Stored data entries:

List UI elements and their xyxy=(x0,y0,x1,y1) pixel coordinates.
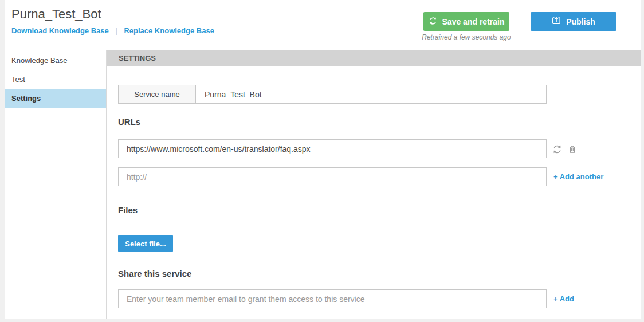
save-and-retrain-label: Save and retrain xyxy=(442,17,505,26)
url-row-actions xyxy=(552,144,577,154)
header-links: Download Knowledge Base | Replace Knowle… xyxy=(11,26,214,35)
sidebar-item-test[interactable]: Test xyxy=(5,70,106,89)
url-input-2[interactable] xyxy=(118,167,547,186)
sidebar-item-label: Knowledge Base xyxy=(11,56,68,65)
download-knowledge-base-link[interactable]: Download Knowledge Base xyxy=(11,26,109,35)
upload-icon xyxy=(552,16,561,27)
link-separator: | xyxy=(115,26,117,35)
publish-label: Publish xyxy=(566,17,595,26)
save-and-retrain-button[interactable]: Save and retrain xyxy=(423,12,509,31)
service-name-label: Service name xyxy=(119,85,196,103)
sidebar: Knowledge Base Test Settings xyxy=(5,51,106,319)
service-name-row: Service name Purna_Test_Bot xyxy=(118,85,547,104)
section-title-bar: SETTINGS xyxy=(107,50,641,66)
publish-button[interactable]: Publish xyxy=(531,12,616,31)
retrain-status: Retrained a few seconds ago xyxy=(412,33,521,41)
share-email-input[interactable] xyxy=(118,289,547,308)
urls-heading: URLs xyxy=(118,117,140,127)
replace-knowledge-base-link[interactable]: Replace Knowledge Base xyxy=(124,26,214,35)
add-another-url-link[interactable]: + Add another xyxy=(553,172,603,181)
sidebar-item-settings[interactable]: Settings xyxy=(5,89,106,108)
url-input-1[interactable] xyxy=(118,139,547,158)
settings-panel: SETTINGS Service name Purna_Test_Bot URL… xyxy=(106,50,641,319)
page-header: Purna_Test_Bot Download Knowledge Base |… xyxy=(5,0,641,50)
add-share-link[interactable]: + Add xyxy=(553,294,574,303)
share-heading: Share this service xyxy=(118,269,191,278)
delete-url-icon[interactable] xyxy=(568,144,577,154)
app-panel: Purna_Test_Bot Download Knowledge Base |… xyxy=(5,0,641,319)
sidebar-item-knowledge-base[interactable]: Knowledge Base xyxy=(5,51,106,70)
select-file-button[interactable]: Select file... xyxy=(118,235,173,252)
service-name-value[interactable]: Purna_Test_Bot xyxy=(196,85,546,103)
sidebar-item-label: Test xyxy=(11,75,25,84)
sidebar-item-label: Settings xyxy=(11,94,41,103)
page-title: Purna_Test_Bot xyxy=(11,7,101,22)
section-title: SETTINGS xyxy=(119,54,156,62)
refresh-icon xyxy=(429,17,437,27)
refresh-url-icon[interactable] xyxy=(552,144,562,154)
files-heading: Files xyxy=(118,205,138,215)
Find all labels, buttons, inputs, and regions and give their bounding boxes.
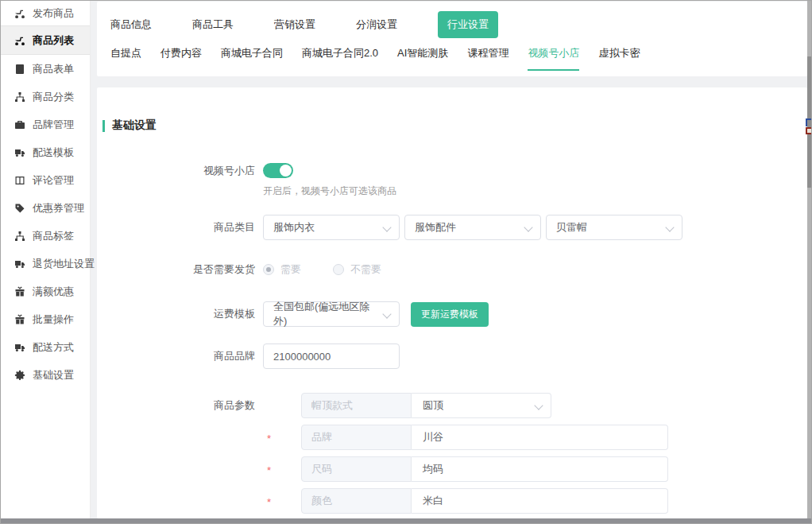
param-rows: 帽顶款式 圆顶 * 品牌 川谷 * (263, 393, 668, 518)
freight-template-select[interactable]: 全国包邮(偏远地区除外) (263, 301, 400, 327)
category-row: 商品类目 服饰内衣 服饰配件 贝雷帽 (97, 215, 807, 240)
chevron-down-icon (534, 401, 543, 409)
document-icon (14, 63, 25, 75)
shipping-required-label: 是否需要发货 (97, 262, 263, 277)
tab-industry-settings-button[interactable]: 行业设置 (438, 11, 498, 38)
sidebar-item-product-category[interactable]: 商品分类 (1, 83, 90, 111)
chevron-down-icon (382, 309, 391, 318)
sidebar-item-batch-operation[interactable]: 批量操作 (1, 305, 90, 333)
category-select-level1[interactable]: 服饰内衣 (263, 215, 400, 240)
param-value-input[interactable]: 米白 (412, 488, 668, 514)
section-header: 基础设置 (97, 87, 807, 133)
category-select-level3[interactable]: 贝雷帽 (546, 215, 682, 240)
horizontal-scrollbar[interactable] (1, 518, 811, 523)
param-star-placeholder (263, 393, 301, 418)
tab-econtract-2[interactable]: 商城电子合同2.0 (302, 46, 378, 71)
channel-shop-label: 视频号小店 (97, 164, 263, 178)
category-select-level3-value: 贝雷帽 (556, 220, 587, 235)
brand-input-value: 2100000000 (273, 351, 331, 363)
gift-icon (14, 285, 25, 297)
tab-profit-settings[interactable]: 分润设置 (356, 17, 397, 32)
gear-icon (14, 369, 25, 381)
sidebar-item-delivery-template[interactable]: 配送模板 (1, 138, 90, 166)
radio-no-shipping-label: 不需要 (350, 262, 381, 277)
sidebar-item-product-form[interactable]: 商品表单 (1, 55, 90, 83)
update-freight-template-button[interactable]: 更新运费模板 (411, 302, 489, 327)
sidebar-item-label: 批量操作 (33, 312, 74, 327)
sidebar-item-label: 基础设置 (33, 368, 74, 382)
param-value-select[interactable]: 圆顶 (412, 393, 551, 418)
param-row-cap-style: 帽顶款式 圆顶 (263, 393, 668, 418)
product-sidebar: 发布商品 商品列表 商品表单 商品分类 品牌管理 配送模板 评论管理 优惠券管理… (1, 1, 91, 518)
radio-unselected-icon (333, 264, 344, 275)
param-value-input[interactable]: 川谷 (412, 425, 668, 450)
radio-no-shipping[interactable]: 不需要 (333, 262, 381, 277)
sidebar-item-brand-management[interactable]: 品牌管理 (1, 111, 90, 138)
columns-icon (14, 174, 25, 186)
sitemap-icon (14, 230, 25, 242)
sidebar-item-product-list[interactable]: 商品列表 (1, 25, 90, 55)
toggle-knob (280, 165, 292, 177)
radio-need-shipping[interactable]: 需要 (263, 262, 301, 277)
sidebar-item-label: 商品分类 (33, 90, 74, 104)
sidebar-item-product-tags[interactable]: 商品标签 (1, 222, 90, 250)
settings-form: 视频号小店 开启后，视频号小店可选该商品 商品类目 服饰内衣 服饰配件 贝雷帽 (97, 163, 807, 518)
sidebar-item-review-management[interactable]: 评论管理 (1, 166, 90, 194)
sidebar-item-label: 商品列表 (33, 33, 74, 48)
required-asterisk: * (263, 456, 301, 482)
tab-marketing-settings[interactable]: 营销设置 (274, 17, 315, 32)
param-name-box: 品牌 (301, 425, 412, 450)
param-row-size: * 尺码 均码 (263, 456, 668, 482)
param-value: 均码 (423, 462, 443, 476)
main-area: 商品信息 商品工具 营销设置 分润设置 行业设置 自提点 付费内容 商城电子合同… (91, 1, 807, 518)
sidebar-item-label: 商品标签 (33, 229, 74, 243)
brand-input[interactable]: 2100000000 (263, 344, 400, 369)
settings-panel: 基础设置 视频号小店 开启后，视频号小店可选该商品 商品类目 服饰内衣 服饰配件 (97, 87, 807, 518)
param-value: 米白 (423, 494, 443, 508)
category-select-level2-value: 服饰配件 (415, 220, 456, 235)
sidebar-item-return-address[interactable]: 退货地址设置 (1, 250, 90, 278)
tab-econtract[interactable]: 商城电子合同 (221, 46, 283, 71)
param-name-box: 帽顶款式 (301, 393, 412, 418)
chevron-down-icon (382, 223, 391, 231)
tab-product-tools[interactable]: 商品工具 (192, 17, 234, 32)
chevron-down-icon (665, 223, 674, 231)
required-asterisk: * (263, 425, 301, 450)
brand-row: 商品品牌 2100000000 (97, 344, 807, 369)
section-title: 基础设置 (112, 118, 157, 133)
clipped-widget-fragment (806, 118, 811, 126)
param-value: 圆顶 (423, 398, 443, 413)
tab-course-management[interactable]: 课程管理 (467, 46, 508, 71)
tab-pickup-point[interactable]: 自提点 (110, 46, 141, 71)
radio-selected-icon (263, 264, 274, 275)
sidebar-item-publish-product[interactable]: 发布商品 (1, 1, 90, 25)
tab-product-info[interactable]: 商品信息 (110, 17, 152, 32)
category-select-level2[interactable]: 服饰配件 (404, 215, 541, 240)
param-value-input[interactable]: 均码 (412, 456, 668, 482)
sidebar-item-delivery-method[interactable]: 配送方式 (1, 333, 90, 361)
category-select-level1-value: 服饰内衣 (273, 220, 315, 235)
sidebar-item-label: 发布商品 (33, 6, 74, 21)
shipping-required-row: 是否需要发货 需要 不需要 (97, 262, 807, 277)
sidebar-item-label: 优惠券管理 (33, 201, 84, 215)
freight-template-row: 运费模板 全国包邮(偏远地区除外) 更新运费模板 (97, 301, 807, 327)
channel-shop-toggle[interactable] (263, 163, 293, 178)
sidebar-item-coupon-management[interactable]: 优惠券管理 (1, 194, 90, 222)
param-row-brand: * 品牌 川谷 (263, 425, 668, 450)
clipped-widget (804, 118, 811, 135)
sidebar-item-label: 评论管理 (33, 173, 74, 188)
tab-ai-skin-test[interactable]: AI智能测肤 (397, 46, 448, 71)
required-asterisk: * (263, 488, 301, 514)
tab-channels-shop[interactable]: 视频号小店 (528, 46, 579, 71)
tab-virtual-card[interactable]: 虚拟卡密 (598, 46, 640, 71)
sidebar-item-basic-settings[interactable]: 基础设置 (1, 361, 90, 389)
freight-template-label: 运费模板 (97, 307, 263, 321)
sidebar-item-full-discount[interactable]: 满额优惠 (1, 278, 90, 305)
radio-need-shipping-label: 需要 (280, 262, 301, 277)
vertical-scrollbar[interactable] (807, 1, 811, 518)
tab-paid-content[interactable]: 付费内容 (160, 46, 202, 71)
sidebar-item-label: 品牌管理 (33, 118, 74, 132)
sitemap-icon (14, 91, 25, 103)
param-name-box: 尺码 (301, 456, 412, 482)
truck-icon (14, 258, 25, 270)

→ **WHAT IS BEING ASKED**
Count how many lines of the entries include the string "Save". The number is the entire answer.

→ **EXERCISE OUTPUT**
2